Courtesy Reuters

Agrarian Unrest in Japan

THOUGH Japan's industrial revolution began only towards the end of the nineteenth century, her progress since then has been remarkable. Within a relatively short time she has succeeded not only in assimilating but in some respects in improving upon the industrial and commercial technique of the West. In the eyes of the outside world this has tended to minimize the importance of agriculture in Japan's national economy. In reality, the cultivation of the soil still remains her leading industry. As one writer has put it, "Japanese agriculture employs nearly half of our population, occupies a substantial part of the land area of the country, has invested in it nearly half of the nation's industrial capital, an amount more than half as much again as that invested in manufacturing industry and commerce together, is an important factor in foreign trade, and is an almost exclusive provider of the nation's staple food." [i]

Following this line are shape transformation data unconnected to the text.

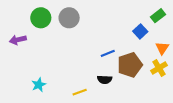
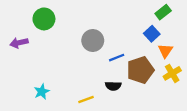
green rectangle: (158, 16) -> (163, 12), moved
gray circle: (69, 18) -> (93, 41), moved
orange triangle: (162, 48) -> (165, 51), moved

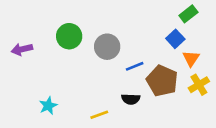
green circle: (44, 19) -> (69, 36), moved
brown pentagon: (140, 70) -> (162, 81), turned -30

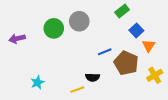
green rectangle: (188, 14) -> (122, 11), moved
gray circle: (107, 47) -> (79, 21), moved
yellow cross: (199, 85) -> (155, 75), moved
black semicircle: (131, 99) -> (93, 77), moved

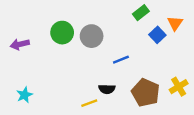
gray circle: (79, 21) -> (92, 36), moved
orange triangle: (149, 46) -> (175, 23), moved
brown pentagon: (126, 63) -> (146, 93), moved
cyan star: (37, 82) -> (24, 95), moved

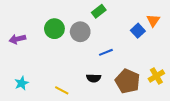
green rectangle: (141, 13) -> (99, 11), moved
yellow line: (89, 103) -> (62, 90), moved, turned 48

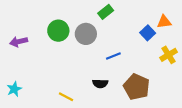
orange triangle: (153, 20) -> (164, 22), turned 48
yellow cross: (156, 76) -> (169, 55), moved
cyan star: (22, 83) -> (14, 89), moved

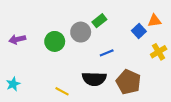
green rectangle: (106, 12) -> (99, 21), moved
green circle: (58, 31) -> (55, 41), moved
black semicircle: (100, 84) -> (94, 79), size x1.6

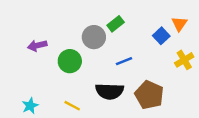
orange triangle: (154, 21) -> (179, 24), turned -48
purple arrow: (17, 39) -> (37, 45), moved
green circle: (55, 41) -> (70, 61), moved
cyan star: (13, 84) -> (30, 106), moved

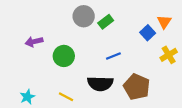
gray circle: (94, 37) -> (84, 16), moved

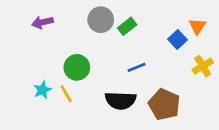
purple arrow: (34, 42) -> (42, 22), moved
cyan star: (27, 97) -> (42, 90), moved
yellow line: (66, 97) -> (66, 94), moved, turned 32

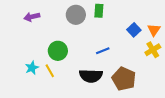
green rectangle: (127, 26) -> (99, 11), moved, turned -48
orange triangle: (197, 26) -> (154, 30), moved

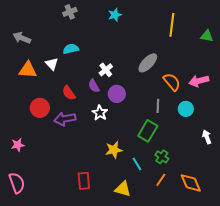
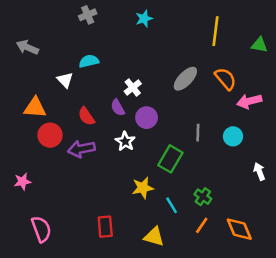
orange triangle: (28, 70) -> (35, 108), moved
orange semicircle: (172, 82) -> (225, 79), moved
green rectangle: (148, 131) -> (170, 159), moved
pink semicircle: (17, 183) -> (41, 229), moved

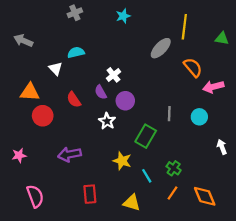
gray ellipse: (185, 79) -> (161, 48), moved
purple arrow: (81, 149) -> (70, 154), moved
yellow star: (143, 188) -> (122, 161), turned 30

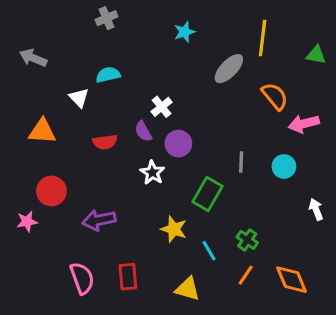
cyan star: (123, 16) -> (185, 32), moved
red semicircle: (74, 100) -> (105, 142), turned -63
red circle: (43, 116) -> (51, 191), moved
pink semicircle: (35, 196) -> (82, 278), moved

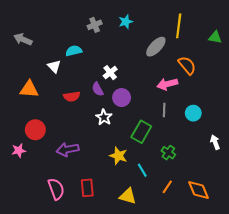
gray cross: (107, 18) -> (95, 25), moved
pink arrow: (304, 124) -> (167, 84), moved
green cross: (247, 240) -> (168, 153), moved

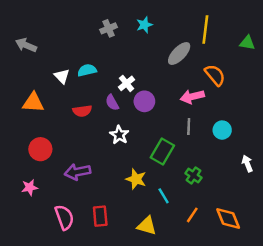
cyan semicircle: (74, 51) -> (87, 70), moved
purple circle: (122, 98) -> (144, 101), moved
pink star: (19, 151) -> (30, 187), moved

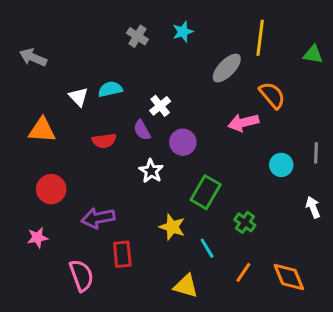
gray cross: (109, 28) -> (137, 36), turned -35
purple circle: (144, 101) -> (183, 142), moved
gray line: (189, 126) -> (316, 153), moved
red rectangle: (100, 216) -> (122, 254), moved

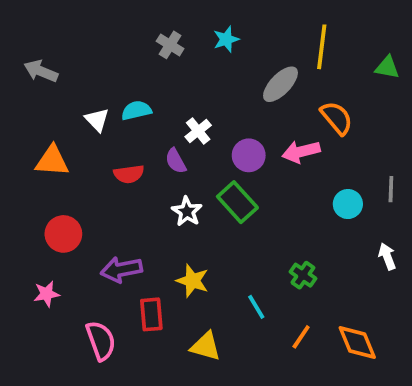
purple circle: (183, 142) -> (249, 155), moved
green rectangle: (206, 192) -> (237, 202), moved, turned -72
yellow star: (172, 227) -> (193, 281), moved
yellow triangle: (186, 286) -> (206, 346), moved

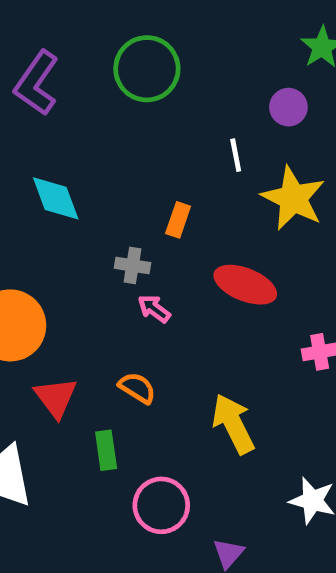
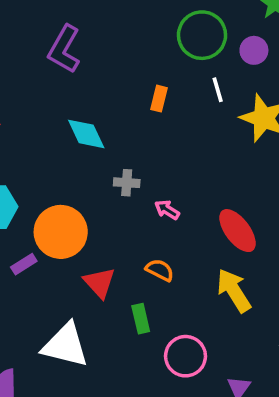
green circle: (147, 69) -> (202, 35), moved
orange rectangle: (178, 220) -> (159, 99), moved
gray cross: (132, 265) -> (127, 183), moved
red ellipse: (245, 285) -> (237, 231), moved, turned 36

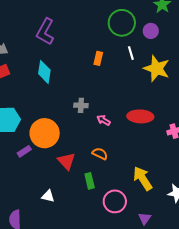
cyan diamond: (86, 134) -> (44, 72), moved, turned 35
red ellipse: (237, 231) -> (140, 116), moved, turned -50
yellow arrow: (234, 290) -> (143, 178), moved
white triangle: (65, 345) -> (48, 196), size x0.5

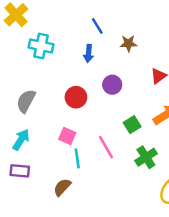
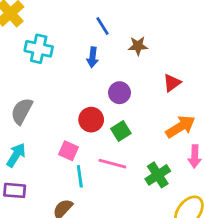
red circle: (76, 97) -> (91, 120), moved
green square: (132, 125) -> (121, 131), moved
pink line: (106, 147) -> (112, 164), turned -45

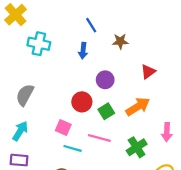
orange arrow: (180, 127) -> (138, 107), moved
cyan line: (80, 176) -> (73, 148), turned -66

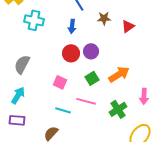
red triangle: (148, 72) -> (128, 26), moved
red circle: (82, 102) -> (71, 53), moved
pink square: (63, 127) -> (60, 82), moved

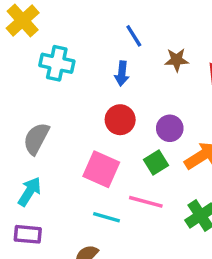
purple circle: (91, 51) -> (170, 128), moved
pink square: (60, 82) -> (101, 169), size x1.5

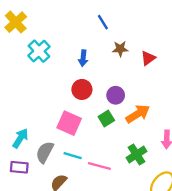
blue line: (134, 36) -> (103, 22), moved
cyan cross: (57, 63) -> (39, 51), turned 35
gray semicircle: (36, 139) -> (45, 152), moved
pink line: (146, 202) -> (99, 166), moved

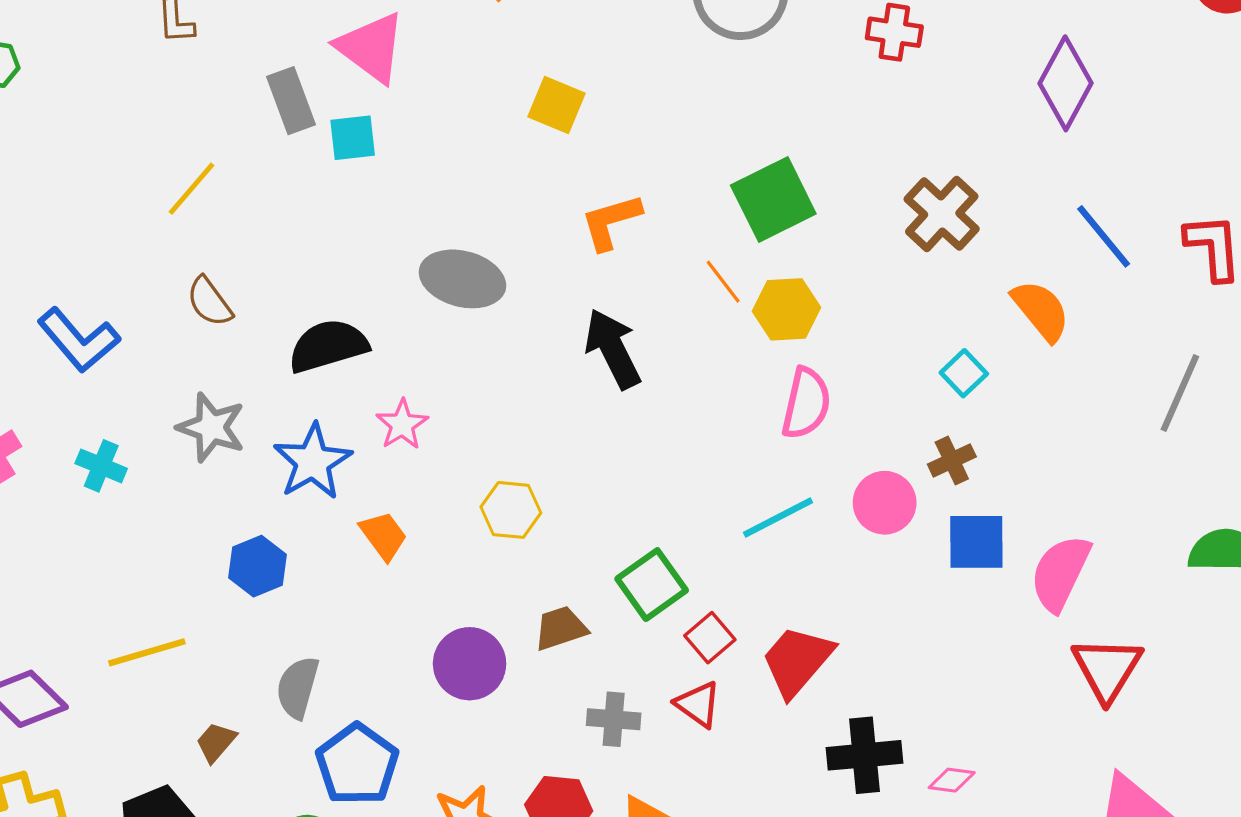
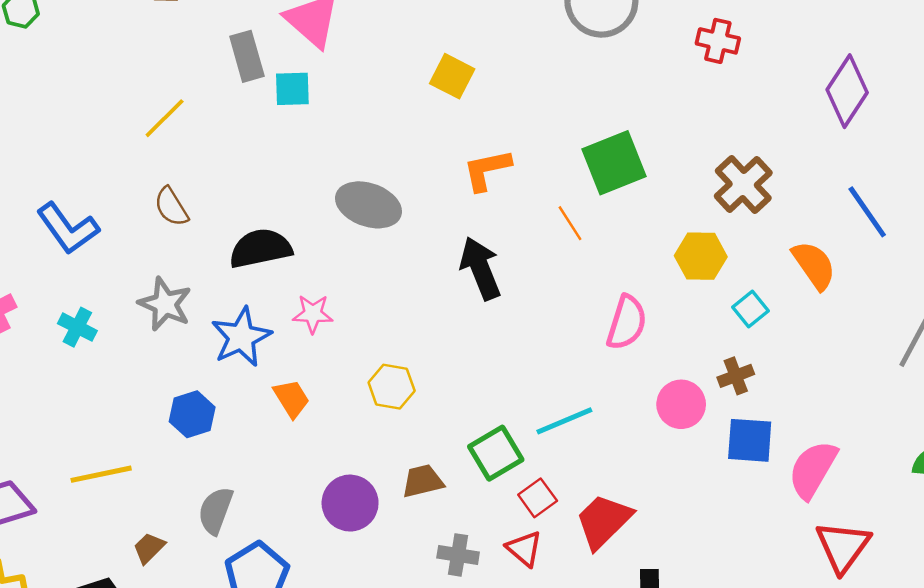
yellow hexagon: (786, 309) -> (701, 256), moved
pink star: (402, 425) -> (313, 314), turned 30
cyan line: (778, 518) -> (564, 421), moved

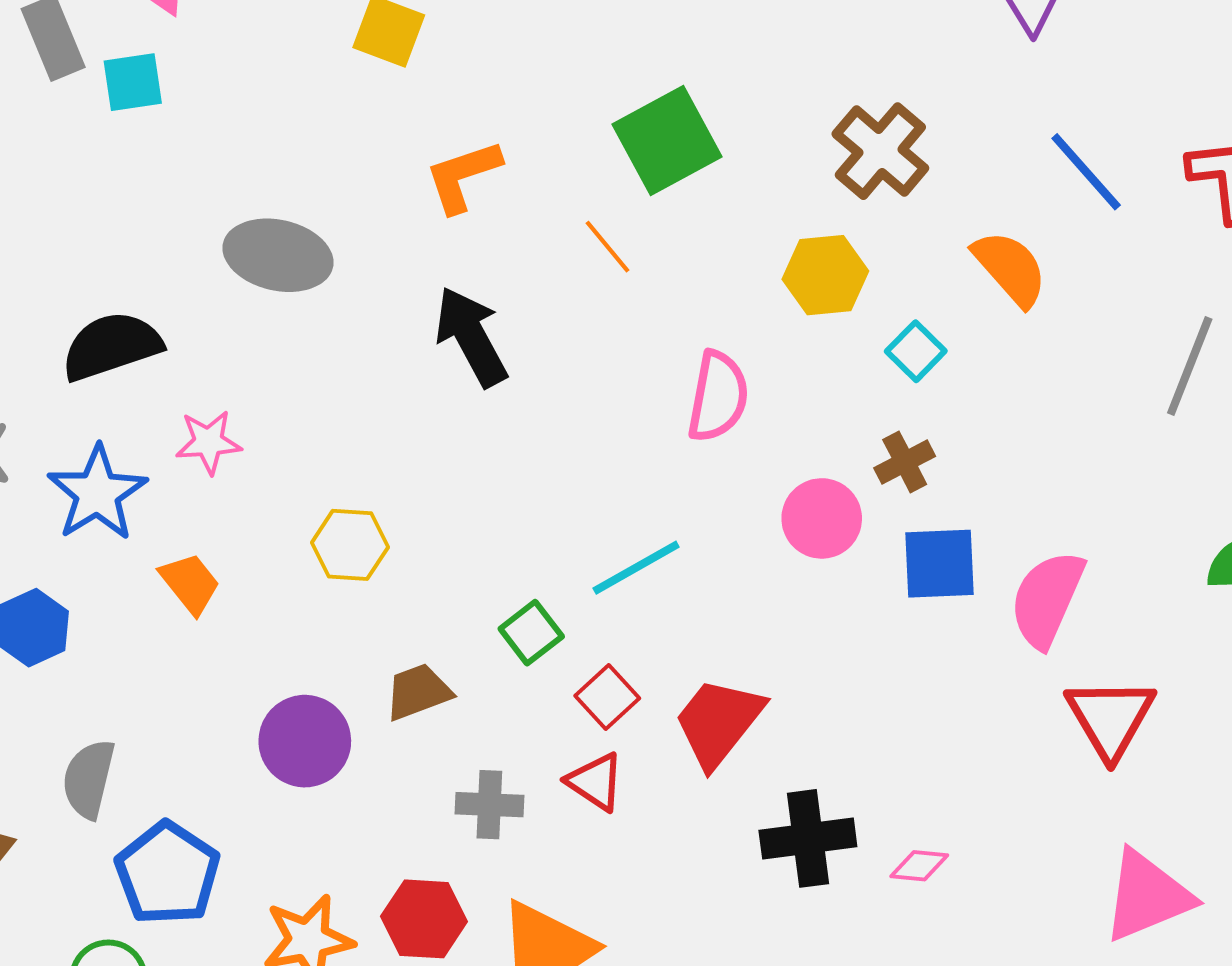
green square: (496, 453) -> (531, 633), size x0.7

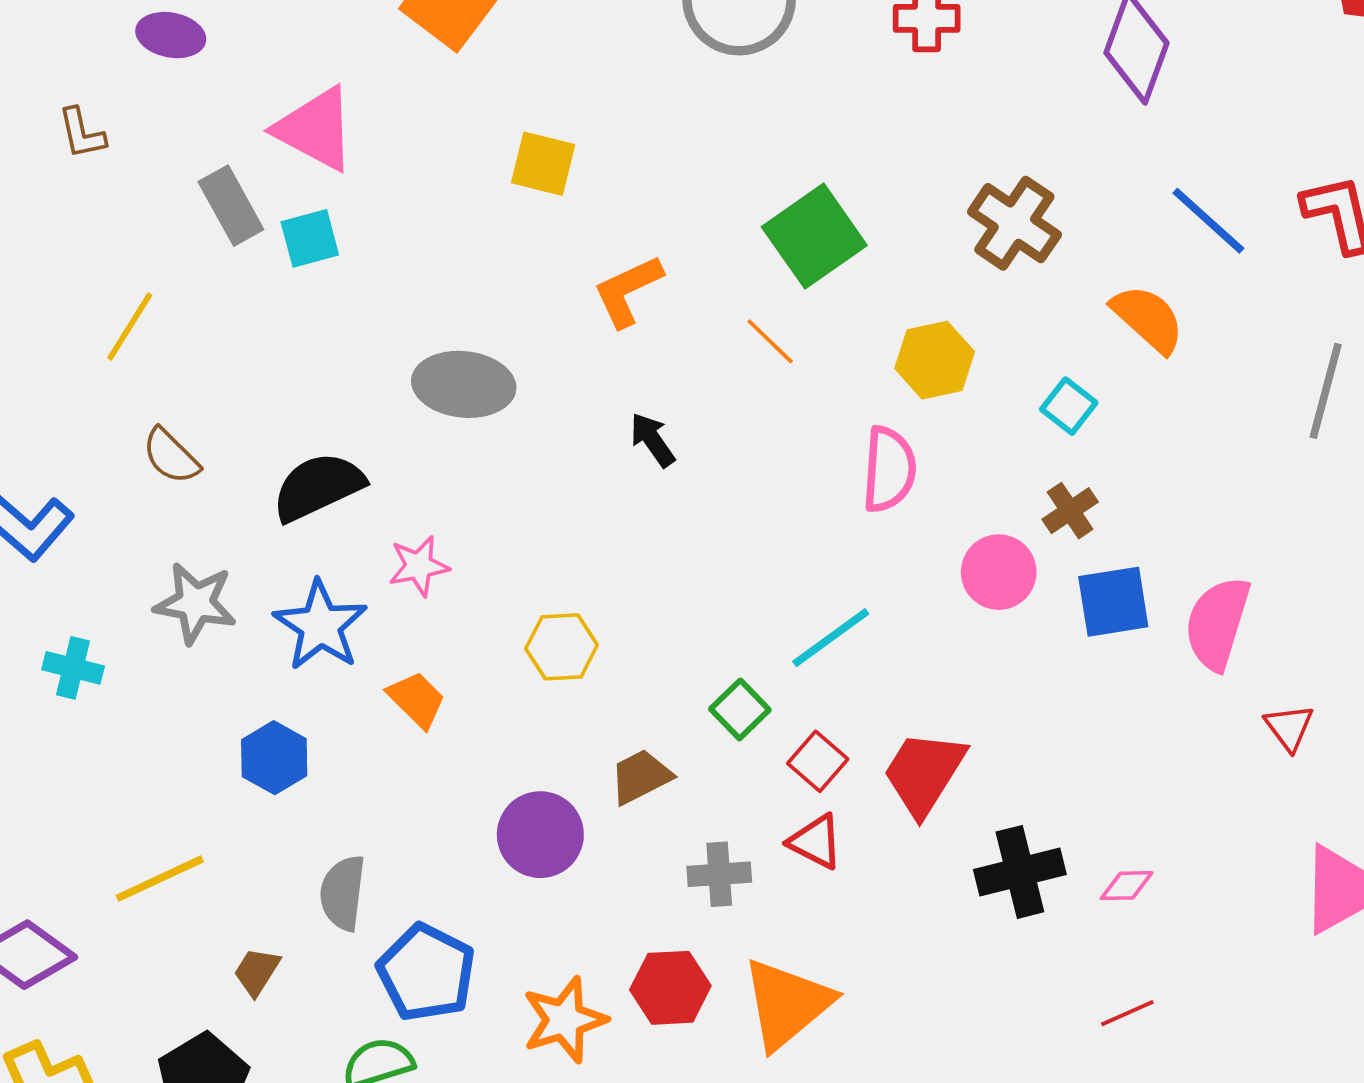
yellow hexagon: (825, 275) -> (935, 360), moved
black arrow: (471, 337) -> (652, 440), size x0.6
red triangle: (1110, 718) -> (1289, 727), size x0.6

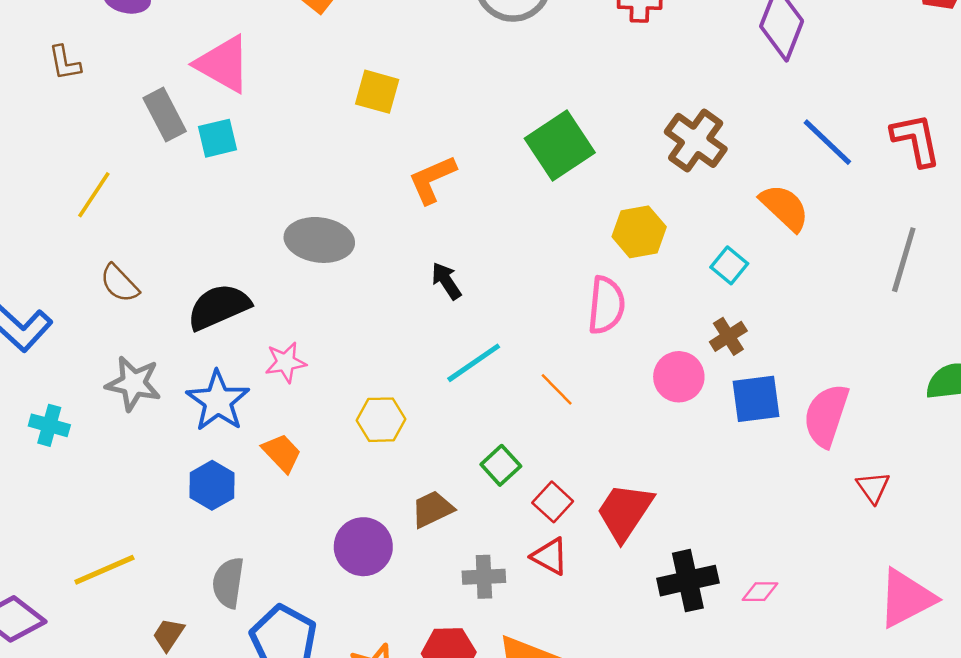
orange line: (770, 341) -> (557, 389), moved
cyan line: (831, 638) -> (474, 363), moved
blue hexagon: (274, 758) -> (212, 485), moved

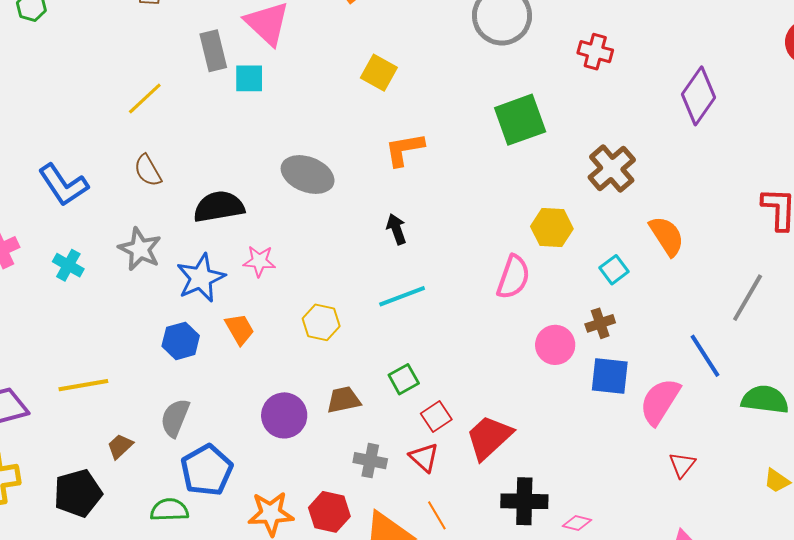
blue line: (827, 142) -> (705, 356), moved
green square: (560, 146) -> (520, 120), moved
orange line: (557, 389) -> (437, 515), moved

If Japanese agriculture were as prosperous as it is vital to the nation, it would be a thriving industry indeed. Actually, rural Japan cannot lay claim either to prosperity or progress. Long before the industrial slump of recent years the farmers found themselves in the throes of depression. In the early thirties, when Japan's industry and foreign trade scored some of their most notable advances, the countryside presented a picture of impoverishment, distress and social unrest. All this is to be attributed to the fact that agriculture in Japan "does not pay."

The outstanding natural factor that has given rise to Japan's agricultural crisis is the scarcity of land fit for cultivation. Less than 15,000,000 acres, or not quite 16 percent of her total area, are under crops. Despite the efforts of the last fifty years, the area under cultivation has increased by only about 25 percent while the population practically doubled. At present there is only a small amount of undeveloped land suitable for agricultural production: however hard the farmers may try they cannot appreciably increase the cultivated acreage.